(Extracted page text data)
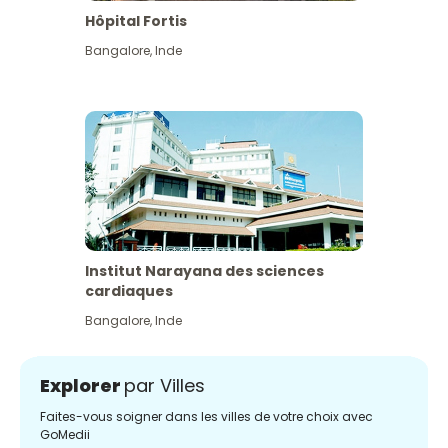
Hôpital Fortis
Bangalore
,
Inde
Institut Narayana des sciences
cardiaques
Bangalore
,
Inde
Explorer
par Villes
Faites-vous soigner dans les villes de votre choix avec
GoMedii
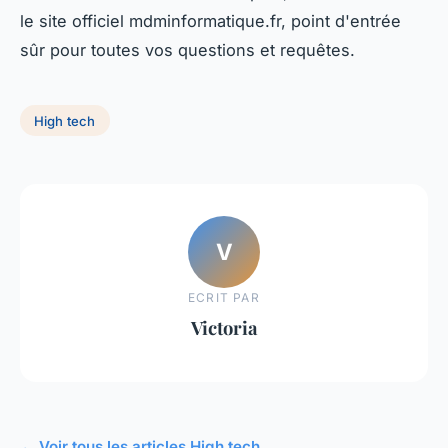
le site officiel mdminformatique.fr, point d'entrée
sûr pour toutes vos questions et requêtes.
High tech
V
ECRIT PAR
Victoria
← Voir tous les articles High tech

= Exercise directions =
Exact copy, no pictures: reproduce every entry shown above.

= Result of the exercise =
Hôpital Fortis
Bangalore
,
Inde
Institut Narayana des sciences
cardiaques
Bangalore
,
Inde
Explorer
par Villes
Faites-vous soigner dans les villes de votre choix avec
GoMedii
le site officiel mdminformatique.fr, point d'entrée
sûr pour toutes vos questions et requêtes.
High tech
V
ECRIT PAR
Victoria
← Voir tous les articles High tech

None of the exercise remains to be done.